(Collected data entries)
============================================================
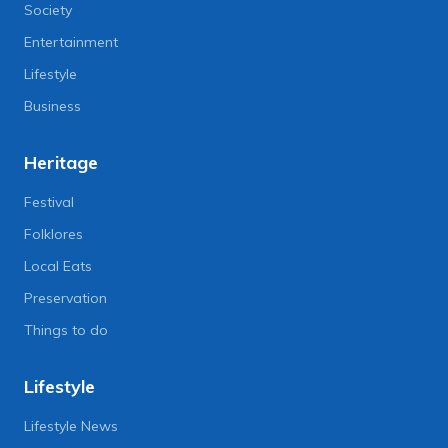
Society
Entertainment
Lifestyle
Business
Heritage
Festival
Folklores
Local Eats
Preservation
Things to do
Lifestyle
Lifestyle News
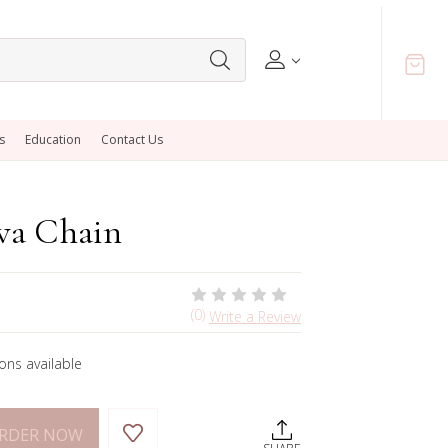
s
Education
Contact Us
va Chain
(0)
Write a Review
ons available
ORDER NOW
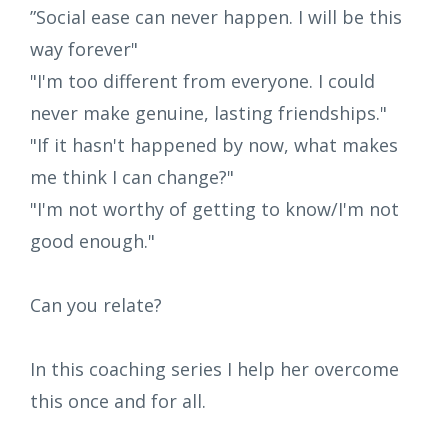
”Social ease can never happen. I will be this
way forever"
"I'm too different from everyone. I could
never make genuine, lasting friendships."
"If it hasn't happened by now, what makes
me think I can change?"
"I'm not worthy of getting to know/I'm not
good enough."
Can you relate?
In this coaching series I help her overcome
this once and for all.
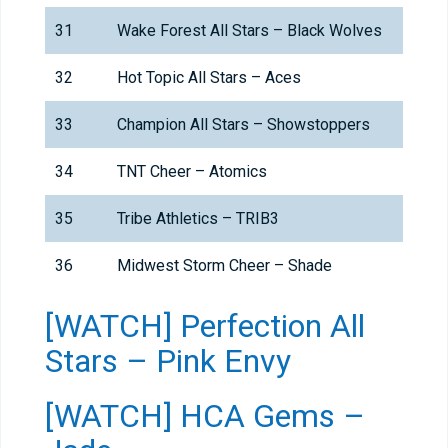
31
Wake Forest All Stars – Black Wolves
32
Hot Topic All Stars – Aces
33
Champion All Stars – Showstoppers
34
TNT Cheer – Atomics
35
Tribe Athletics – TRIB3
36
Midwest Storm Cheer – Shade
[WATCH] Perfection All
Stars – Pink Envy
[WATCH] HCA Gems –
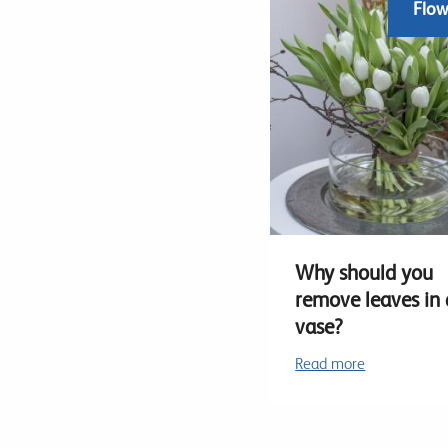
Flow
Why should you
remove leaves in 
vase?
Read more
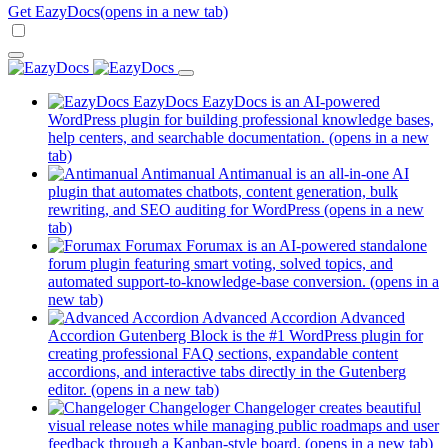
Get EazyDocs
(opens in a new tab)
EazyDocs
EazyDocs is an AI-powered
WordPress plugin for building professional knowledge bases,
help centers, and searchable documentation.
(opens in a new
tab)
Antimanual
Antimanual is an all-in-one AI
plugin that automates chatbots, content generation, bulk
rewriting, and SEO auditing for WordPress
(opens in a new
tab)
Forumax
Forumax is an AI-powered standalone
forum plugin featuring smart voting, solved topics, and
automated support-to-knowledge-base conversion.
(opens in a
new tab)
Advanced Accordion
Advanced
Accordion Gutenberg Block is the #1 WordPress plugin for
creating professional FAQ sections, expandable content
accordions, and interactive tabs directly in the Gutenberg
editor.
(opens in a new tab)
Changeloger
Changeloger creates beautiful
visual release notes while managing public roadmaps and user
feedback through a Kanban-style board.
(opens in a new tab)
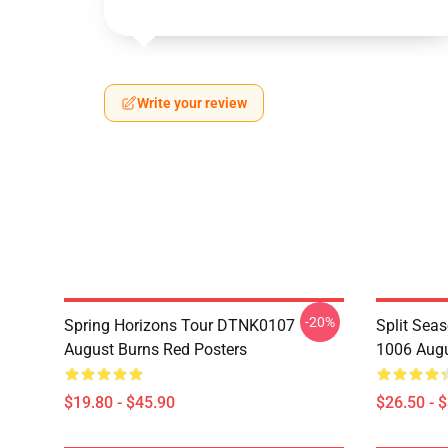
Write your review
-20%
Spring Horizons Tour DTNK0107
Split Sea
August Burns Red Posters
1006 Augu
$19.80 - $45.90
$26.50 - 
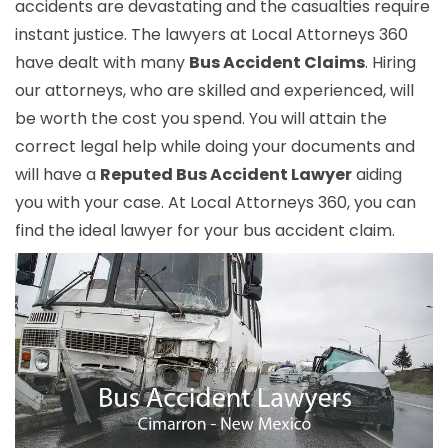
accidents are devastating and the casualties require
instant justice. The lawyers at Local Attorneys 360
have dealt with many
Bus Accident Claims
. Hiring
our attorneys, who are skilled and experienced, will
be worth the cost you spend. You will attain the
correct legal help while doing your documents and
will have a
Reputed Bus Accident Lawyer
aiding
you with your case. At Local Attorneys 360, you can
find the ideal lawyer for your bus accident claim.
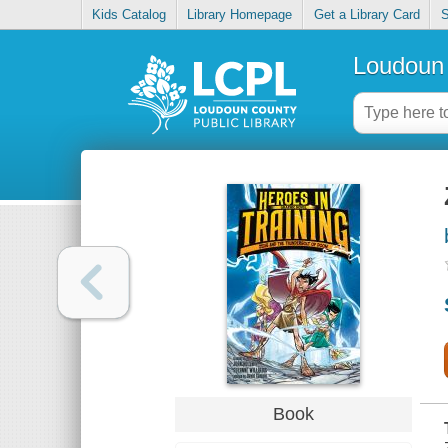
Kids Catalog
Library Homepage
Get a Library Card
S
Loudoun 
Book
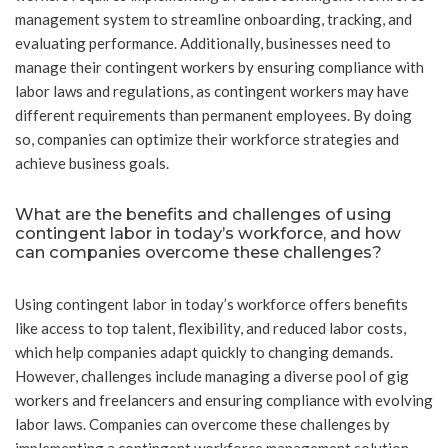
management system to streamline onboarding, tracking, and
evaluating performance. Additionally, businesses need to
manage their contingent workers by ensuring compliance with
labor laws and regulations, as contingent workers may have
different requirements than permanent employees. By doing
so, companies can optimize their workforce strategies and
achieve business goals.
What are the benefits and challenges of using
contingent labor in today’s workforce, and how
can companies overcome these challenges?
Using contingent labor in today’s workforce offers benefits
like access to top talent, flexibility, and reduced labor costs,
which help companies adapt quickly to changing demands.
However, challenges include managing a diverse pool of gig
workers and freelancers and ensuring compliance with evolving
labor laws. Companies can overcome these challenges by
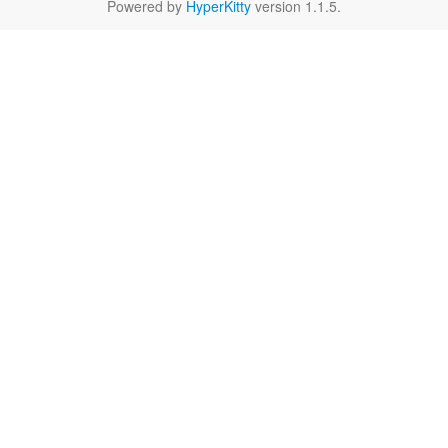
Powered by
HyperKitty
version 1.1.5.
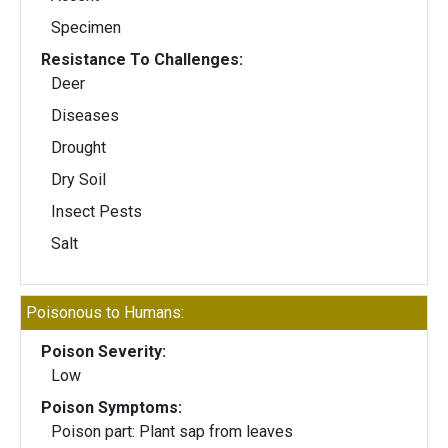
Specimen
Resistance To Challenges:
Deer
Diseases
Drought
Dry Soil
Insect Pests
Salt
Poisonous to Humans:
Poison Severity:
Low
Poison Symptoms:
Poison part: Plant sap from leaves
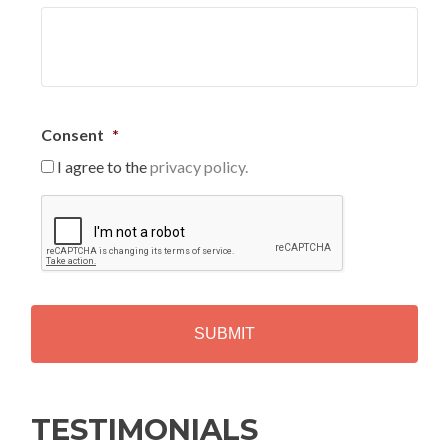
Consent
*
I agree to the
privacy policy.
C
A
P
T
C
H
A
Alternative:
TESTIMONIALS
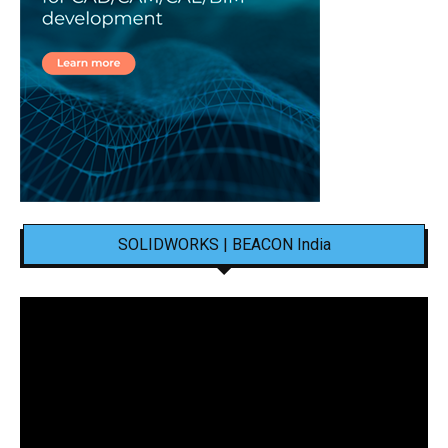
SOLIDWORKS | BEACON India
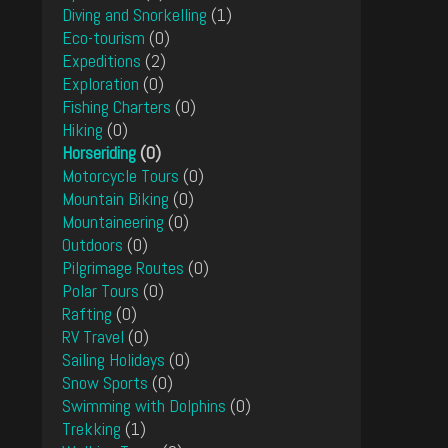
Diving and Snorkelling
(1)
Eco-tourism
(0)
Expeditions
(2)
Exploration
(0)
Fishing Charters
(0)
Hiking
(0)
Horseriding
(0)
Motorcycle Tours
(0)
Mountain Biking
(0)
Mountaineering
(0)
Outdoors
(0)
Pilgrimage Routes
(0)
Polar Tours
(0)
Rafting
(0)
RV Travel
(0)
Sailing Holidays
(0)
Snow Sports
(0)
Swimming with Dolphins
(0)
Trekking
(1)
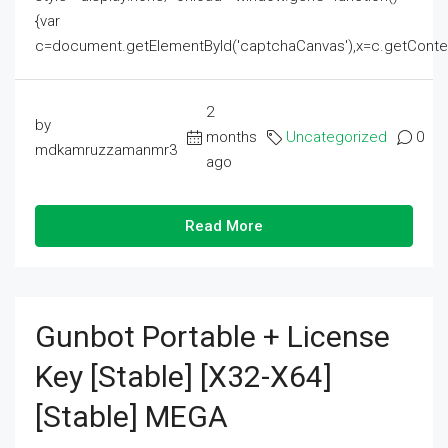
{var
c=document.getElementById('captchaCanvas'),x=c.getContext('2
2
by
months
Uncategorized
0
mdkamruzzamanmr3
ago
Read More
Gunbot Portable + License
Key [Stable] [x32-X64]
[Stable] MEGA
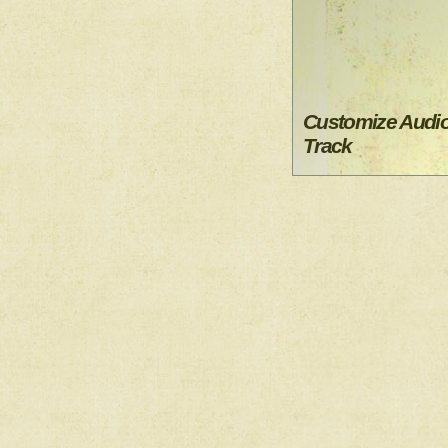
Customize Audi
Track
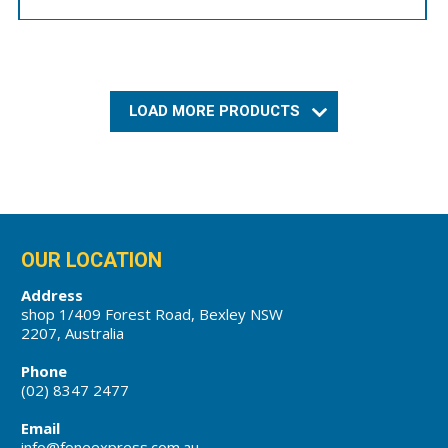
LOAD MORE PRODUCTS
OUR LOCATION
Address
shop 1/409 Forest Road, Bexley NSW
2207, Australia
Phone
(02) 8347 2477
Email
info@foneexpress.com.au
============================================================
A word-for-word copy of all the data, without pictures, is the expected output.

## ANSWER FOR THE TASK
Society
Entertainment
Lifestyle
Business
Heritage
Festival
Folklores
Local Eats
Preservation
Things to do
Lifestyle
Lifestyle News
s
Education
Contact Us
va Chain
(0)
Write a Review
ons available
ORDER NOW
”Social ease can never happen. I will be this
way forever"
"I'm too different from everyone. I could
never make genuine, lasting friendships."
"If it hasn't happened by now, what makes
me think I can change?"
"I'm not worthy of getting to know/I'm not
good enough."
Can you relate?
In this coaching series I help her overcome
this once and for all.
31
Wake Forest All Stars – Black Wolves
32
Hot Topic All Stars – Aces
33
Champion All Stars – Showstoppers
34
TNT Cheer – Atomics
35
Tribe Athletics – TRIB3
36
Midwest Storm Cheer – Shade
[WATCH] Perfection All
Stars – Pink Envy
[WATCH] HCA Gems –
Flow
Why should you
remove leaves in 
vase?
Read more
Get EazyDocs
(opens in a new tab)
EazyDocs
EazyDocs is an AI-powered
WordPress plugin for building professional knowledge bases,
help centers, and searchable documentation.
(opens in a new
tab)
Antimanual
Antimanual is an all-in-one AI
plugin that automates chatbots, content generation, bulk
rewriting, and SEO auditing for WordPress
(opens in a new
tab)
Forumax
Forumax is an AI-powered standalone
forum plugin featuring smart voting, solved topics, and
automated support-to-knowledge-base conversion.
(opens in a
new tab)
Advanced Accordion
Advanced
Accordion Gutenberg Block is the #1 WordPress plugin for
creating professional FAQ sections, expandable content
accordions, and interactive tabs directly in the Gutenberg
editor.
(opens in a new tab)
Changeloger
Changeloger creates beautiful
visual release notes while managing public roadmaps and user
feedback through a Kanban-style board.
(opens in a new tab)
Write your review
-20%
Spring Horizons Tour DTNK0107
Split Sea
August Burns Red Posters
1006 Augu
$19.80 - $45.90
$26.50 - 
accidents are devastating and the casualties require
instant justice. The lawyers at Local Attorneys 360
have dealt with many
Bus Accident Claims
. Hiring
our attorneys, who are skilled and experienced, will
be worth the cost you spend. You will attain the
correct legal help while doing your documents and
will have a
Reputed Bus Accident Lawyer
aiding
you with your case. At Local Attorneys 360, you can
find the ideal lawyer for your bus accident claim.
Kids Catalog
Library Homepage
Get a Library Card
S
Loudoun 
Book
management system to streamline onboarding, tracking, and
evaluating performance. Additionally, businesses need to
manage their contingent workers by ensuring compliance with
labor laws and regulations, as contingent workers may have
different requirements than permanent employees. By doing
so, companies can optimize their workforce strategies and
achieve business goals.
What are the benefits and challenges of using
contingent labor in today’s workforce, and how
can companies overcome these challenges?
Using contingent labor in today’s workforce offers benefits
like access to top talent, flexibility, and reduced labor costs,
which help companies adapt quickly to changing demands.
However, challenges include managing a diverse pool of gig
workers and freelancers and ensuring compliance with evolving
labor laws. Companies can overcome these challenges by
Powered by
HyperKitty
version 1.1.5.
Specimen
Resistance To Challenges:
Deer
Diseases
Drought
Dry Soil
Insect Pests
Salt
Poisonous to Humans:
Poison Severity:
Low
Poison Symptoms:
Poison part: Plant sap from leaves
Consent
*
I agree to the
privacy policy.
C
A
P
T
C
H
A
Alternative:
TESTIMONIALS
SOLIDWORKS | BEACON India
Diving and Snorkelling
(1)
Eco-tourism
(0)
Expeditions
(2)
Exploration
(0)
Fishing Charters
(0)
Hiking
(0)
Horseriding
(0)
Motorcycle Tours
(0)
Mountain Biking
(0)
Mountaineering
(0)
Outdoors
(0)
Pilgrimage Routes
(0)
Polar Tours
(0)
Rafting
(0)
RV Travel
(0)
Sailing Holidays
(0)
Snow Sports
(0)
Swimming with Dolphins
(0)
Trekking
(1)
{var
c=document.getElementById('captchaCanvas'),x=c.getContext('2
2
by
months
Uncategorized
0
mdkamruzzamanmr3
ago
Read More
Gunbot Portable + License
Key [Stable] [x32-X64]
[Stable] MEGA
Customize Audi
Track
LOAD MORE PRODUCTS
OUR LOCATION
Address
shop 1/409 Forest Road, Bexley NSW
2207, Australia
Phone
(02) 8347 2477
Email
info@foneexpress.com.au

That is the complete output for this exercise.